§ Record excerpts:
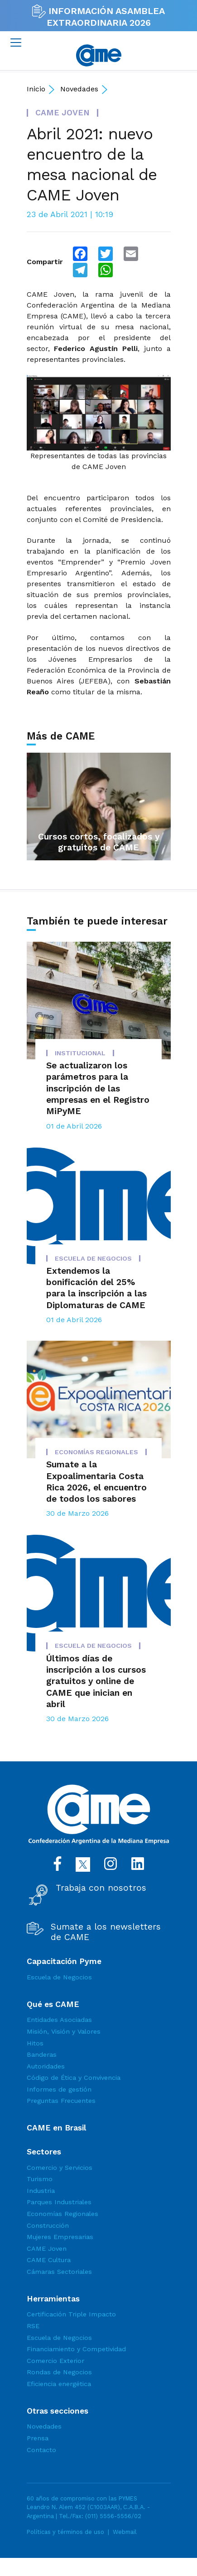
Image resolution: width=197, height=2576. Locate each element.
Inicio (36, 89)
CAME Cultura (49, 2259)
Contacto (41, 2449)
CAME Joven (47, 2248)
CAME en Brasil (56, 2127)
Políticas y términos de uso (65, 2532)
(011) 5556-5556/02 (113, 2516)
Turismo (40, 2178)
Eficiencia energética (59, 2383)
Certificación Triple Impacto (71, 2314)
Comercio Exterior (55, 2360)
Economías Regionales (62, 2213)
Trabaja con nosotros (101, 1888)
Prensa (37, 2438)
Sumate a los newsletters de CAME (106, 1932)
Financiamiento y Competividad (76, 2349)
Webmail (125, 2532)
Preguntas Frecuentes (61, 2100)
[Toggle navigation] (16, 42)
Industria (41, 2190)
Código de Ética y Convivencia (73, 2077)
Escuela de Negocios (59, 1977)
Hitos (35, 2043)
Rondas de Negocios (59, 2372)
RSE (33, 2325)
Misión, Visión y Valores (64, 2031)
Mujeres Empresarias (60, 2236)
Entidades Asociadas (59, 2019)
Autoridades (46, 2066)
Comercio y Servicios (59, 2167)
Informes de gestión (59, 2089)
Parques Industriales (59, 2202)
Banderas (42, 2054)
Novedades (79, 89)
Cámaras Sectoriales (59, 2271)
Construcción (48, 2225)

§ Exercise goal:
Leaving the pictures out, write out every entry exactly.

§ Written response:
Image resolution: width=197, height=2576. Locate each element.
Inicio (36, 89)
CAME Cultura (49, 2259)
Contacto (41, 2449)
CAME Joven (47, 2248)
CAME en Brasil (56, 2127)
Políticas y términos de uso (65, 2532)
(011) 5556-5556/02 (113, 2516)
Turismo (40, 2178)
Eficiencia energética (59, 2383)
Certificación Triple Impacto (71, 2314)
Comercio Exterior (55, 2360)
Economías Regionales (62, 2213)
Trabaja con nosotros (101, 1888)
Prensa (37, 2438)
Sumate a los newsletters de CAME (106, 1932)
Financiamiento y Competividad (76, 2349)
Webmail (125, 2532)
Preguntas Frecuentes (61, 2100)
[Toggle navigation] (16, 42)
Industria (41, 2190)
Código de Ética y Convivencia (73, 2077)
Escuela de Negocios (59, 1977)
Hitos (35, 2043)
Rondas de Negocios (59, 2372)
RSE (33, 2325)
Misión, Visión y Valores (64, 2031)
Mujeres Empresarias (60, 2236)
Entidades Asociadas (59, 2019)
Autoridades (46, 2066)
Comercio y Servicios (59, 2167)
Informes de gestión (59, 2089)
Parques Industriales (59, 2202)
Banderas (42, 2054)
Novedades (79, 89)
Cámaras Sectoriales (59, 2271)
Construcción (48, 2225)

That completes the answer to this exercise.